Well, I’m finally starting to sink my teeth into my novel, and it seems to be sucking up most of my verbal creativity. So I’m going to try to write some reviews to keep my hand in.

Jane Lindskold is probably best known for her Firekeeper books, though I personally prefer the Athanor novels, Changer and Legends Walking. Child of a Rainless Year is her most recently published novel, and one that I thoroughly enjoyed. It’s one of the few books I’ve ever read that left me thinking “That was definitely written by a woman.” Not saying that this is good or bad, just that it’s a rare experience.

So, what is it about Child of a Rainless Year that makes it so distinctively female? First, the obvious: The protagonist, Mira, is a woman and her strongest relationships are with other women—the mother who disappeared when our heroine was a child, and her recently deceased foster-mother. The foster-mother’s journal provides a second narrative thread that occupies probably a quarter to a third of the text; as such, she qualifies as a second viewpoint character. Most of the action is motivated by the main character’s search for the missing mother. So this is definitely a book about women.

This observation connects Child of a Rainless Year to a handful of other fantasy novels I’ve read over the years. Quick, what do the following books have in common?

Walking the Labyrinth by Lisa Goldstein
Slow Funeral by Rebecca Ore
Brown Girl in the Ring by Nalo Hopkinson
Mockingbird by Sean Stewart

Answer: They all involve a young woman discovering and coming to terms with a magical heritage, through a chain of events beginning with the loss of an older female relative (mother, aunt, grandmother). And except for the Goldstein (I don’t care much for her writing, but others may), they’re all really good reads. Child of a Rainless Year is actually something of an outlier in this group, in that Mira is in her fifties.

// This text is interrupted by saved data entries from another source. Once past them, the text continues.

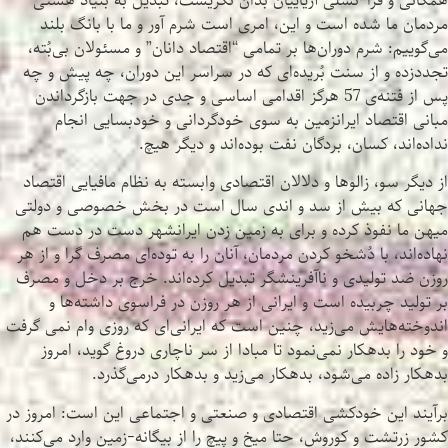
همگانی و فرا-نسلی آریاییان بدان نگریست، تبدیل به بنیاد هستی
مردمان ما شده است و این، امری است شرم آور و ما با بانگ بلند
می‌گوییم: شرم دوران‌ها بر تمامی “اقتصاد دانان” و مسئولان بی‌بُته،
تجددزده و از سنت بُریده‌ای که در سراسر این دوران، چه پیش و چه
پس از فتنه‌ی 57 هرگز اقدامی اساسی و جدی در جهت بازگرداندن
مبانی اقتصاد ایرانزمین به سوی خودگردانی و خودبسایی انجام
نداده‌اند، کسان، بردگان نفت بوده‌اند و دیگر هیچ.
از دیگر سو، زالو‌ها و دلالان اقتصادی وابسته به نظام مافیایی اقتصاد
جهانی که بیش از سد و اندی سال است در بخش خصوصی و دولتی
میهن ما نفوذ کرده و برای به زمین زدن ایرانشهر دست در دست هم
نهاده‌اند، با دُشخو کردن مردمان، آنان را به توده‌ای مصرف گرا و از هر
روزن ضد تولیدی و ناآفرینشگر تبدیل کرده‌اند. خرج بر دخل و مصرف
بر تولید چربیده است و ایرانی از هر روزن در فراسوی داشته‌ها و
اندوخته‌هایش می‌زید، چنین است که ایرانی‌ای که روزی وام نمی گرفت
و خود را بدهکار نمی‌نمود تا مبادا از سر ناچاری دروغ گوید، امروز
بدهکار زاده می‌شود، بدهکار می‌زید و بدهکار درمی‌گذرد.
برآیند این خودکشی اقتصادی و صنعتی و اجتماعی این است: امروز در
کشور زرتشت و کوروش، حتا میخ و پیچ را از بیگانه-زمین وارد می‌کنند،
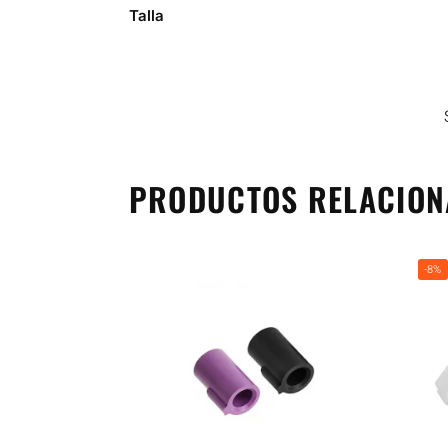
Talla
PRODUCTOS RELACIO
-8%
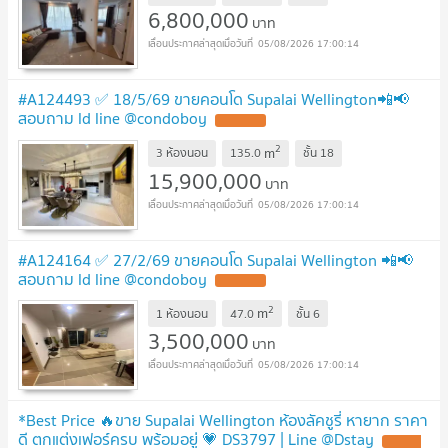
6,800,000
บาท
05/08/2026 17:00:14
#A124493 ✅ 18/5/69 ขายคอนโด Supalai Wellington📲📢
สอบถาม ld line @condoboy
UPDATE !
2
m
3 ห้องนอน
135.0
ชั้น
18
15,900,000
บาท
05/08/2026 17:00:14
#A124164 ✅ 27/2/69 ขายคอนโด Supalai Wellington 📲📢
สอบถาม ld line @condoboy
UPDATE !
2
m
1 ห้องนอน
47.0
ชั้น
6
3,500,000
บาท
05/08/2026 17:00:14
*Best Price 🔥ขาย Supalai Wellington ห้องลัคชูรี่ หายาก ราคา
ดี ตกแต่งเฟอร์ครบ พร้อมอยู่ 💗 DS3797 | Line @Dstay
UPDATE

The rest of this post contains spoilers: you can read it here


Second, the central dichotomy of this book turns out to be about seeing versus being seen. This is not a point, I think, that would have ever inspired a male author to write a novel: it’s just not that big an issue in most men’s lives, with certain exceptions. (Notice that I’m talking strictly about seeing with one’s eyes, not about other types of perception that sometimes go under the same name, eg. “I see you as the kind of person who…”)

Vain Colette leaches colors from her surroundings and paints herself brightly, to become as she says “the sun in every gathering”. She’s all about being looked at. Artist Mira is relatively indifferent to the regard of others; she dedicates herself to creating beauty in her surroundings. Colette paints the family house white, plain setting for the jewel that is herself. When Mira gets done with it, the house is a baroque masterpiece, the ultimate Painted Lady.

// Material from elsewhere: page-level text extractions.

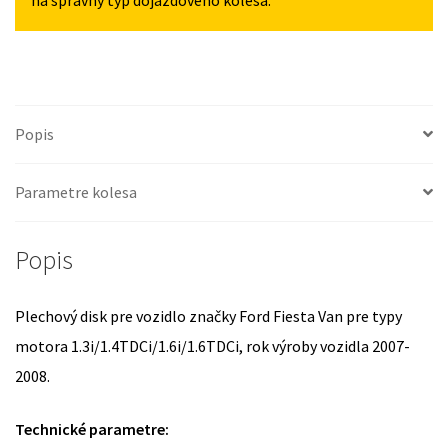
na správny typ dojazdového kolesa.
Popis
Parametre kolesa
Popis
Plechový disk pre vozidlo značky Ford Fiesta Van pre typy
motora 1.3i/1.4TDCi/1.6i/1.6TDCi, rok výroby vozidla 2007-
2008.
Technické parametre:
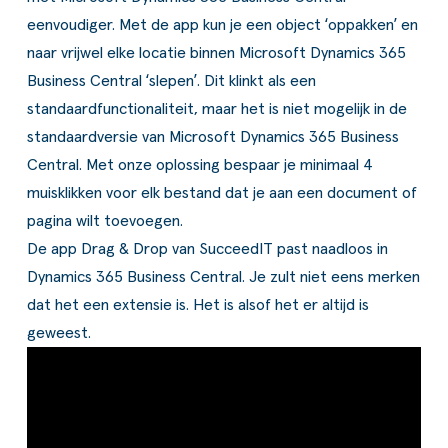
eenvoudiger. Met de app kun je een object ‘oppakken’ en
naar vrijwel elke locatie binnen Microsoft Dynamics 365
Business Central ‘slepen’. Dit klinkt als een
standaardfunctionaliteit, maar het is niet mogelijk in de
standaardversie van Microsoft Dynamics 365 Business
Central. Met onze oplossing bespaar je minimaal 4
muisklikken voor elk bestand dat je aan een document of
pagina wilt toevoegen.
De app Drag & Drop van SucceedIT past naadloos in
Dynamics 365 Business Central. Je zult niet eens merken
dat het een extensie is. Het is alsof het er altijd is
geweest.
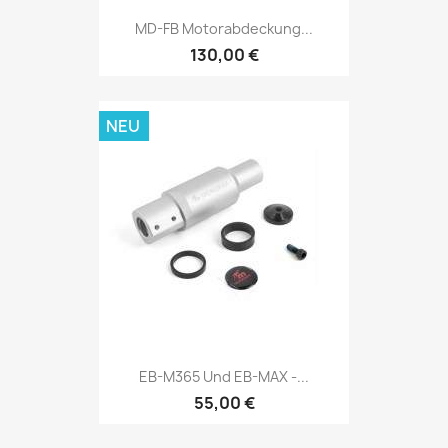
MD-FB Motorabdeckung...
130,00 €
NEU
EB-M365 Und EB-MAX -...
55,00 €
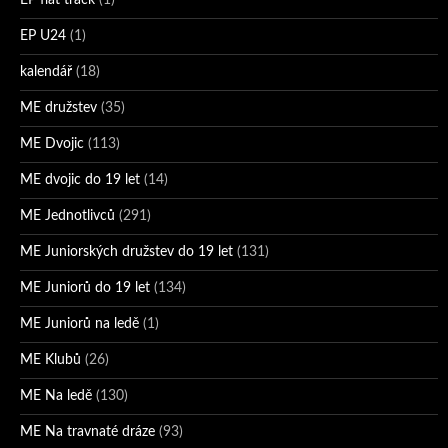
EP U24
(1)
kalendář
(18)
ME družstev
(35)
ME Dvojic
(113)
ME dvojic do 19 let
(14)
ME Jednotlivců
(291)
ME Juniorských družstev do 19 let
(131)
ME Juniorů do 19 let
(134)
ME Juniorů na ledě
(1)
ME Klubů
(26)
ME Na ledě
(130)
ME Na travnaté dráze
(93)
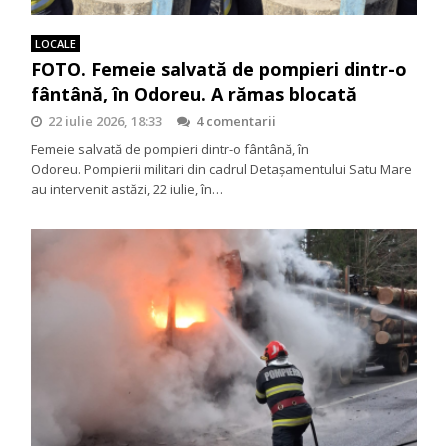
LOCALE
FOTO. Femeie salvată de pompieri dintr-o
fântână, în Odoreu. A rămas blocată
22 iulie 2026, 18:33
4 comentarii
Femeie salvată de pompieri dintr-o fântână, în
Odoreu. Pompierii militari din cadrul Detașamentului Satu Mare
au intervenit astăzi, 22 iulie, în…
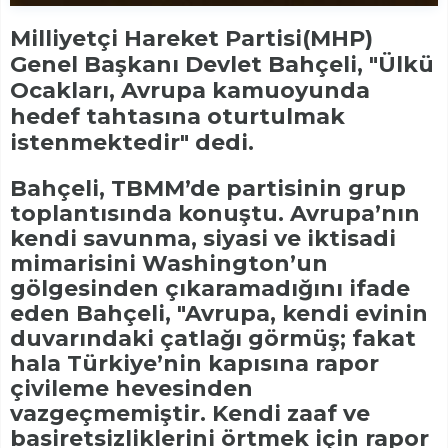
Milliyetçi Hareket Partisi(MHP)
Genel Başkanı Devlet Bahçeli, "Ülkü
Ocakları, Avrupa kamuoyunda
hedef tahtasına oturtulmak
istenmektedir" dedi.
Bahçeli, TBMM’de partisinin grup
toplantısında konuştu. Avrupa’nın
kendi savunma, siyasi ve iktisadi
mimarisini Washington’un
gölgesinden çıkaramadığını ifade
eden Bahçeli, "Avrupa, kendi evinin
duvarındaki çatlağı görmüş; fakat
hala Türkiye’nin kapısına rapor
çivileme hevesinden
vazgeçmemiştir. Kendi zaaf ve
basiretsizliklerini örtmek için rapor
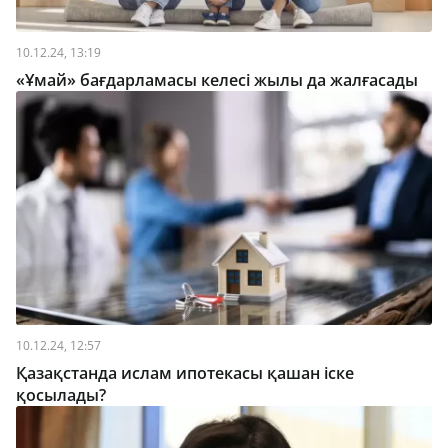
10.12.24, 13:19
«Ұмай» бағдарламасы келесі жылы да жалғасады
10.12.24, 12:57
Қазақстанда ислам ипотекасы қашан іске
қосылады?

I have to say that Lindskold’s usually competent prose fails rather badly at conveying this essential point. Colette criticizes Mira’s artistic bent by saying that the child Mira had gone into “externalizing” color rather than “internalizing” it. What she means is that color should be used on oneself rather than on other things; but the expression of it is vague and clumsy.

Possibly the terms “internalize” and “externalize” mean different things to people trained in the visual arts. To a martial artist such as myself, the usage here seems rather backwards. Surely Mira’s keen understanding of color and her generous and confident use of it show that she has “internalized” color far more than Colette, who persists in applying it only to her exterior?